ドーサ

日が暮れ始めた頃、先日彼女の実家に連れてってくれたチャンダンから
いま町にいるから出て来てとTEL。私は16時になったらお隣に
御呼ばれに行くことになっていたのでそう言うと、自分もじゃあ
そっちに行く、と。え?来るの?
日本だったら、“迷惑”ということをまず考えるけど、インドでは
そういうことはないんだろうか!?もうちょっと喋れるようになったら
ゼヒインド人にとっての“迷惑”を“聞き取り調査”したいと思う。
もしかしたらチャンダンが“迷惑”を知らない世間知らずということも
考えられる。それほどおおっぴらに奔放な人物なのです。


来るな、と断ることができなかった私はチャンダンを伴って
あのー、とお隣に行くと、お母さんが案の定チャンダンも招いてくれた。
すいません、連れてきちゃって。
美味しい家庭料理をもっとゆっくり味わいたかったんだけど
チャンダンが、このあと町のレストランでバースディパーティー
すると言うので、早々と切り上げて町へ出た。あの、満腹なんですが。


そしてチャンダンに、町で薬局を営む彼女の叔父に「私のバースディ
パーティーをするから○○レストランに15分以内に来てください」
と強制的に電話させられた。
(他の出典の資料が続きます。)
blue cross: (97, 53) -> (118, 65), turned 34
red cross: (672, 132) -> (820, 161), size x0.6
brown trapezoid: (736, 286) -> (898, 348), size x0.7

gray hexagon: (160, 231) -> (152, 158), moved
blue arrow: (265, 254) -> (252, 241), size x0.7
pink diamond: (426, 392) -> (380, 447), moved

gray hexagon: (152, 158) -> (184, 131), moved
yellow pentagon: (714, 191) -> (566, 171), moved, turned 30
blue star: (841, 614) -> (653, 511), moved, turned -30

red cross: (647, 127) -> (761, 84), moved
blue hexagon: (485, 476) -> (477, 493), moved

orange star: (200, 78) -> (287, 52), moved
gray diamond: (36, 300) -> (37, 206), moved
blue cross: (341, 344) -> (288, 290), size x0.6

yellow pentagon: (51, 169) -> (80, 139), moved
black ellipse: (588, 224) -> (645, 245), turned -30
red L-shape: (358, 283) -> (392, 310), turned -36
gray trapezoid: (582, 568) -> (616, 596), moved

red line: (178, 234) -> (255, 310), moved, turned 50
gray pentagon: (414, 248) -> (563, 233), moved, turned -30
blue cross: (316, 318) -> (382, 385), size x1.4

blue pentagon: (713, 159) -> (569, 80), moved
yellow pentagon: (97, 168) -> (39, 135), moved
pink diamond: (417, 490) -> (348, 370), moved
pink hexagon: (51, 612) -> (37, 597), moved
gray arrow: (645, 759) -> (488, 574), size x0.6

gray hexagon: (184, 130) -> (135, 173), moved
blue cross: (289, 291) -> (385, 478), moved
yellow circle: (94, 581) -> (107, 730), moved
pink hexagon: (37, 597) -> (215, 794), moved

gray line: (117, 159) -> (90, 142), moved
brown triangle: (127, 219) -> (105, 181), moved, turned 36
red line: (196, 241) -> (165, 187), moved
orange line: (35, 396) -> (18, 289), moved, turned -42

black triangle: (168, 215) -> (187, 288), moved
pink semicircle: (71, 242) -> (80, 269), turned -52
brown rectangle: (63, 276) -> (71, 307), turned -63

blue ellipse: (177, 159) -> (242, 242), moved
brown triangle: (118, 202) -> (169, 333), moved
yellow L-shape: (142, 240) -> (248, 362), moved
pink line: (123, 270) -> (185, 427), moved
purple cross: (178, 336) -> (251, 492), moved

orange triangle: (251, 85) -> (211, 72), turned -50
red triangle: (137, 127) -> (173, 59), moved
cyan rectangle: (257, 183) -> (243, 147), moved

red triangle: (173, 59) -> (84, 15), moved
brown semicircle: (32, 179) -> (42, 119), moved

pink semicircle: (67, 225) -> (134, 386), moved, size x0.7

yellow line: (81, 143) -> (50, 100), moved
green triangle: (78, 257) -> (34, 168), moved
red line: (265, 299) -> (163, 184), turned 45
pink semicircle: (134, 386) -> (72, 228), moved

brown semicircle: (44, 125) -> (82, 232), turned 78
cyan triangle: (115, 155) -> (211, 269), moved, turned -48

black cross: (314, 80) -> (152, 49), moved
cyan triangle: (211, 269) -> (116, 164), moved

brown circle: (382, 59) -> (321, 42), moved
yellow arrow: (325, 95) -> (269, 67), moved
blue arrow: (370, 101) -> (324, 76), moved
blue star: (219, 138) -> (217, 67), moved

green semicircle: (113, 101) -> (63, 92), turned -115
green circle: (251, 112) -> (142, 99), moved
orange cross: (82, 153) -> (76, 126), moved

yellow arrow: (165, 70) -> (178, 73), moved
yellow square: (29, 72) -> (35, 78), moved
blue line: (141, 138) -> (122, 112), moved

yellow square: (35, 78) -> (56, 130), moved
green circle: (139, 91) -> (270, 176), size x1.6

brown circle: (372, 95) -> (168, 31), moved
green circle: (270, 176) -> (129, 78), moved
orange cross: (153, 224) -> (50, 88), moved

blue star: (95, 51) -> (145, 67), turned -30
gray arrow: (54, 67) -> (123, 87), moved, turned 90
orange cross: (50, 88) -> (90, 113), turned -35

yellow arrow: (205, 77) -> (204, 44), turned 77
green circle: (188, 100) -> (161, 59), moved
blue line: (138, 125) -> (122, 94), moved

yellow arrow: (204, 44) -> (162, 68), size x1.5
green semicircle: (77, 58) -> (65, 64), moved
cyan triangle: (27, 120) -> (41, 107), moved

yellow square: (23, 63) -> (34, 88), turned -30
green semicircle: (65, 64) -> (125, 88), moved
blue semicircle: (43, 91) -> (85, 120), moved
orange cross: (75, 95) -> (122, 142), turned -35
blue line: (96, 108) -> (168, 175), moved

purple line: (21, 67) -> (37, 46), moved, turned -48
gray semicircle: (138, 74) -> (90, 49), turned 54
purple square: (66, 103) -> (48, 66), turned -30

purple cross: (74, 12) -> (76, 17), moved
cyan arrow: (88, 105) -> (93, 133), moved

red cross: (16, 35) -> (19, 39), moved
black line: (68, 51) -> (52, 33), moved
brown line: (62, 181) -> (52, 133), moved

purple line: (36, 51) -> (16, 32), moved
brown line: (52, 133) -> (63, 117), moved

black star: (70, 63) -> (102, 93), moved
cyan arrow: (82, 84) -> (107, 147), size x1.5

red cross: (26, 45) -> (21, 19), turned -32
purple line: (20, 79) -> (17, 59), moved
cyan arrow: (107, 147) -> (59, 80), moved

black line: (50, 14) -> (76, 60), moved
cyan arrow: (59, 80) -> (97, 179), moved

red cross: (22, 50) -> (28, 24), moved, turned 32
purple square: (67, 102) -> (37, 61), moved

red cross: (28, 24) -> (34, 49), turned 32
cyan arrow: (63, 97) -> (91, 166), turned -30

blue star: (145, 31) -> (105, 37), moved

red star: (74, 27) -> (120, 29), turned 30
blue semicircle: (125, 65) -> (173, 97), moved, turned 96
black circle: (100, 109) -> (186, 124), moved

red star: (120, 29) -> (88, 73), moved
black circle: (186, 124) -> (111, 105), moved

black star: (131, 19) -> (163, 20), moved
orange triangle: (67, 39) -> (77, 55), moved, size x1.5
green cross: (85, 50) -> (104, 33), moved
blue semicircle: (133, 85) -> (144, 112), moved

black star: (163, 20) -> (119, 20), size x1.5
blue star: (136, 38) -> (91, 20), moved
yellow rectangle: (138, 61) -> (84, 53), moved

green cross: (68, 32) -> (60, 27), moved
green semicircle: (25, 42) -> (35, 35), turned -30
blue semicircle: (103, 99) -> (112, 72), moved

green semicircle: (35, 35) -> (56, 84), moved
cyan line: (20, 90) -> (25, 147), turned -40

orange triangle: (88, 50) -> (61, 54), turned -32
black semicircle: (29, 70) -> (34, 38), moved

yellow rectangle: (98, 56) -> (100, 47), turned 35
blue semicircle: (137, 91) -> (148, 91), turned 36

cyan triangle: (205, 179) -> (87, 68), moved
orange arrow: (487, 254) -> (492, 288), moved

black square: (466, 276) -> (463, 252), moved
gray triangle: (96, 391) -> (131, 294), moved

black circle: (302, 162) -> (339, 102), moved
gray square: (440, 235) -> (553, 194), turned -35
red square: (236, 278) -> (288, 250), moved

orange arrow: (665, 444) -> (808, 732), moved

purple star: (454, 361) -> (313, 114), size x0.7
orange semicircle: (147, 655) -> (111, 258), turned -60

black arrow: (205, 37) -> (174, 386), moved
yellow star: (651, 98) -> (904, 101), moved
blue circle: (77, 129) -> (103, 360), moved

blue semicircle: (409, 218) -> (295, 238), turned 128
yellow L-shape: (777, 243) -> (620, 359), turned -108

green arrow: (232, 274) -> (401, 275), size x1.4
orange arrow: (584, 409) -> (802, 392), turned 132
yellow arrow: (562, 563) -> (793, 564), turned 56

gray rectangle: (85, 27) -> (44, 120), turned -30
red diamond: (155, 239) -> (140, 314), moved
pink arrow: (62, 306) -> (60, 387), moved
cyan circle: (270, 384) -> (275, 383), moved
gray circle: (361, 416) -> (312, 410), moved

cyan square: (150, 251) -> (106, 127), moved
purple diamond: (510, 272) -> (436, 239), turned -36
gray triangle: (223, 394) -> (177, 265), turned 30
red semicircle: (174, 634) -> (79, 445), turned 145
なんで友人の叔父と一緒に私の誕生日会を
せねばならないのか、ちっともわからないんですけども。
そしてサイクルリキシャに乗り、彼女が道すがら言うには
インドでは、誕生日を迎えた人がパーティーを開き、みんなをもてなすのだ、
パーティーを開いた人がお金を出すのだ、それがインドの慣習なのよ、
と私に言い聞かせた。それはなんとなく知ってた。
それでも、今回パーティーをしようと言い出したのはチャンダン、あなただ。


レストランに乗りつけ、まず叔父にTELさせられた。今レストランに
着いたから早く来い、と。チャンダンはケータイを持っていないのです。
何食べる?と言うので正直満腹なんだけど、と言うと、アイスクリームを
注文することに。
アイスを注文した後、さらにハンバーガーが食べたくなったらしく
追加注文。どーぞ。うん。
とそのとき、側のテーブルの客に、大きなドーサ(パリパリのクレープ状に
焼いたものとディップが付いてくる南インドの軽食)が出され
それに触発されてチャンダンがボーイを呼んで、まだ来てなかった
3人分のアイスをさっさとキャンセルしてドーサを注文。
そうこうするうちに叔父到着。


ドーサ。後方に座っているのがチャンダンの叔父。


叔父はなんか落ち着かない、店が忙しいらしい。呼んですいません。
しかも30分前に食事を済ませたのだと。
ええ、私もそうなんですよ、と心の中でつぶやいた。でも言えない。
パーティーに呼んだのは事実上私になっているんで。
1つのベジタブルバーガーをカットしてもらい3人で食べ、
その後出されたドーサをもそもそ食べるも、3人ともお腹空いてないので
食が進まない。そこへ勘定書きを持ってボーイが来て、叔父に向かって
55ルピーと言った。私が出すより早く叔父が出そうとしたので
慌てて制したんだけど結局叔父に出させてしまい、しかも私は財布に
100ルピーより小さいお金を持ち合わせておらず、すぐに返すこともできず。
こういうときどうすればいいんですかね?つくづく人生経験が足りず。
チャンダンを突っつくと何食わぬ顔してるしで。
そして間もなく叔父は退席、店に帰ってしまった。


チャンダンは結局、はなから叔父に持たせるつもりだったらしい、
私のパーティー代。なので好きなもの注文したり勝手にキャンセルしたり
私に電話掛けさせたりしたのだ。私はチャンダンに一杯喰わされたのだ、ほほ。


「国際会議の名議長は、インド人を黙らせ、日本人をしゃべらせることが
できる人物である」という英語のジョークがあるほど、インド人は
よく喋りところ構わず持論を展開し、人を言い負かすのを得意とする国民ですが
ほんとにずけずけと言われ続け、私は内向的なのに加え言葉が不自由なので
いつも撃沈されては立ち直るのを繰り返しています。